4 of 872 comments (clear)

  1. Re:M$ vs WinAmp by dukeluke · · Score: 0, Redundant

    True - however, I'm of the belief that it is M$'s software - and no one should tell them how & what to bundle with it!

    They have a right to bundle their software as they see fit....

    --dukeluke

  2. Bundling, again? by Mr+Pippin · · Score: 0, Redundant

    Seems like yesterday this was Internet Explorer.

  3. Re:As if this was a bad thing... by Jagasian · · Score: 0, Redundant

    You are really missing out. Get with the program. WMP is crap. It can't play every video format, it is slow, and its interface is chubby and wastes space. It was strange how WMP actually got slower after WMP 6.4. The interface was also changed to the chubby monster it now is, with large space wasting empty borders.

    The absolute best video player for Windows is open source, has an interface similar to WMP 6.4, is faster than any other video player, and it can play any and every video format! It is called Media Player Classic.

    Seriously, you are missing out. Install the latest WMP so that you have the latest MS codecs, do the same with Quicktime, Real, DIVX, etc... (again in order to get the codecs) and then install Media Player Classic. Give yourself a week of using Media Player Classic for all video playing, and I know you won't go back to WMP. You won't be able to tolerate WMP's slow startup times, sluggish performance, its chubby interface, and its lack of codec/format support.

    Media Player Classic. Just keep repeating those words. Open source, free, faster, more versatile, and just plain better! One media player to rule them all!

    What are you waiting for? Just try it!

  4. Re:It's kind of pointless trying to persuade them by Anthony+Boyd · · Score: 0, Redundant
    He didn't say they're legally allowed to do whatever they want, he said they *should* be allowed to, because they'd shoot themselves in the foot in the process.

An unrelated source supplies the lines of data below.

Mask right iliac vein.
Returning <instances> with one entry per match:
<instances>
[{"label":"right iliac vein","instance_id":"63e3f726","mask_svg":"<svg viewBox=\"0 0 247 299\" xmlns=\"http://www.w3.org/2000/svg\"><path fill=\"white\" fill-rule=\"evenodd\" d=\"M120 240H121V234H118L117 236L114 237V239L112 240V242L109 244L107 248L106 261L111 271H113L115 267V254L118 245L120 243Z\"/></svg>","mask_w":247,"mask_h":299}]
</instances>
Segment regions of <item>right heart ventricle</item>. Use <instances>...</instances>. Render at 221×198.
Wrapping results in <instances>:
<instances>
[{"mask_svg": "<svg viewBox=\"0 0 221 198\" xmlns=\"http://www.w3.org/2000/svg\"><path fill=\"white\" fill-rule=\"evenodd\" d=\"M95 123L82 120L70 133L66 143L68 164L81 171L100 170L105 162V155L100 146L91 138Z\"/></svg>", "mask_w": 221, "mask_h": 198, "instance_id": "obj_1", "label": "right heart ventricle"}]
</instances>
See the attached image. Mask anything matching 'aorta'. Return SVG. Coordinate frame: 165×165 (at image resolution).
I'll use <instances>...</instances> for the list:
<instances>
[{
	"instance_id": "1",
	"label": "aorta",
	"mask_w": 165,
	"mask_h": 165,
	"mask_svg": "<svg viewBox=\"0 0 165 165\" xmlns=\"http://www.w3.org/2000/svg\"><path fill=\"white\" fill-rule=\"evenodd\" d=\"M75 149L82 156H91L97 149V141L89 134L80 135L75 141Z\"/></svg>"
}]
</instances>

    I never claimed he said they're legally allowed to do anything. I suggested that MS won't shoot themselves in the foot, ever, if we let them do whatever they want. I claim that letting MS do whatever they want will not backfire on them, it will backfire on us. Why? Because they will use illegal methods to prevent marketshare erosion. They almost had Apple and Corel buried a while back, but gave them small bailouts to keep the illusion of competition. Left alone, MS will have no reason to even feign competition, leaving Apple and other competitors to wither on the vine. MS has attacked the GPL and open source to the point that it's clear -- to me, at least -- that they intend to void it and pillage the community's work, or else have it declared un-American (and later, anti-European, and so on), thus outlawing the competition. Or they'll tie DRM to hardware, leaving other competing systems at a visible disadvantage. Or they'll do the same things that came out in court already -- strike (illegal) deals with hardware vendors such as Dell and HP that prevent them from pre-installing competitor's products. Left to do whatever they want, it's a small step from there to striking deals with vendors for "exclusive drivers" so that other Operating Systems have no viable means of making hardware work.

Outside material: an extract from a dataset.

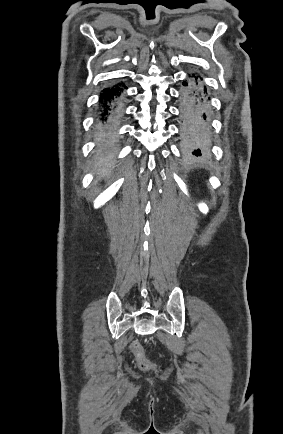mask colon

    In this fashion, as I just described, Microsoft will take advantage of being "allowed to do whatever they want" to the point that they lock in as many people as possible, and the 1% that goes against MS will have a miserable time of it. You need to understand this. If Microsoft is left alone, they will make "donations" to corrupt government officials to pass laws against competitors, they will lock-in hardware vendors with contracts & DRM schemes, they will do anything to keep control. Why? Because if we do what the original poster naively suggested ("let them do whatever they want"), MS will take it far beyond what you could ever imagine.